What is a sewing machine?

A machine that is used to sew fabric & other materials together with thread is called a sewing machine. These machines were created during the first “Industrial Revolution” to least the amount of manual sewing work performed in the clothing companies. The invention of the very first working sewing machine generally considered the work of Englishman named  “Thomas Saint” in the year 1790. In the present day, these sewing machine has greatly improved the efficiency as well as productivity of the clothing industry on a large scale.

How a machine sew

You must have remembered that when you first learned to sew with a needle & a length of cotton thread? The same technique which you used back then is basically called ‘running stitch’. Suppose you want to join 2-pieces of flat material together. You thread a needle with a length of the cotton press, the 2-pieces of material together, then directly push the needle through them, in the result, it takes the cotton with it. Pulling the needle right through, move it along with the material a little bit to form a stitch, then drive it back through the material in the reversed direction, leaving a little bit of the thread (the stitch) behind. In this type of hand sewing, you use a single thread, & the stitches form alternately on the upper & lower sides of the material.

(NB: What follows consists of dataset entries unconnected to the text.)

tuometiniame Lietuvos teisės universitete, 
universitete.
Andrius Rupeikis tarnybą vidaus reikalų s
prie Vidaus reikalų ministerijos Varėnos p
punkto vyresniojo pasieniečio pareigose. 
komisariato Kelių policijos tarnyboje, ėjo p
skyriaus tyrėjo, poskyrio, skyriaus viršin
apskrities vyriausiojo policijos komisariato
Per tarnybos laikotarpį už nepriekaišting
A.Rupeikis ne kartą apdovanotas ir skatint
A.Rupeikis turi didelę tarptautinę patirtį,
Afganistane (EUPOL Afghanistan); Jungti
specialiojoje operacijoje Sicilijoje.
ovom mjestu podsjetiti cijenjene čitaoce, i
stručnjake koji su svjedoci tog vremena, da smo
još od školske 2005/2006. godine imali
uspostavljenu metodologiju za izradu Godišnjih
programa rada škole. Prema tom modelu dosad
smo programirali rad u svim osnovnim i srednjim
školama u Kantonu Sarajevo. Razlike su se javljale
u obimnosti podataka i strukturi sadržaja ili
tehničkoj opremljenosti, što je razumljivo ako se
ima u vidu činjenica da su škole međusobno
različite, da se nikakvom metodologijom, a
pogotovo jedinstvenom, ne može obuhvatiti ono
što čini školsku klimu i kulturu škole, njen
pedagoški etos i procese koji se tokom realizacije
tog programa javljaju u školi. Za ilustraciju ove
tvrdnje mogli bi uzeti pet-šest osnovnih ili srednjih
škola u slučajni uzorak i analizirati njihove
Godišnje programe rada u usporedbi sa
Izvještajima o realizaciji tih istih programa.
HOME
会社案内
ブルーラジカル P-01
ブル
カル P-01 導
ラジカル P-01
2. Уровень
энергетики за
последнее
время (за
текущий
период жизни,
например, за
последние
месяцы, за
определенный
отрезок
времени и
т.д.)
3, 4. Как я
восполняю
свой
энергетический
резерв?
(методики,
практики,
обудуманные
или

Now, how a sewing machine works. If it keeps raising & lowering its needle, then how can it possibly pass the thread back & forth direction without getting messed up? If the needle pokes the thread down through the material & then pulls it straight back up, how does a stitching form? Isn’t the stitch getting undone at the moment when the needle comes back up? It’s just doesn’t make any sense, right? Now, this problem challenged many inventors of the sewing machine during the 19th century, who also struggled with ways of mechanizing the process used by an experienced human seamstress. It is easy to observe how a robot arm could sew running stitch because it just holds a needle the same way you do & repeats exactly the same motions. But an ordinary machine clearly can’t stitch that way because it never “let’s go” of the needle, driving it right through the material, or reverses its direction. But in any case, they didn’t have robots in those days.

The sewing machine mechanism is not rocket science. Sewing machines work in a totally different way, using a different kind of stitch & 2-totally separate threads,  one fed from above by the needle & the second one fed from below by a reel called a bobbin mounted in a rotating carrier which is called a shuttle. The needle of the machine pushes the thread down through the material, making a perfect loop that catches on a hook on the shuttle. This loop wraps around the bobbin thread as the needle drags the next section of thread back up through the material. So basically, what the needle is actually doing is repeatedly feeding thread downwards over the material to shape successive stitches. This particular type of automatic stitching with 2- threads instead of one are called lock stitch & this stitching is quite strong too.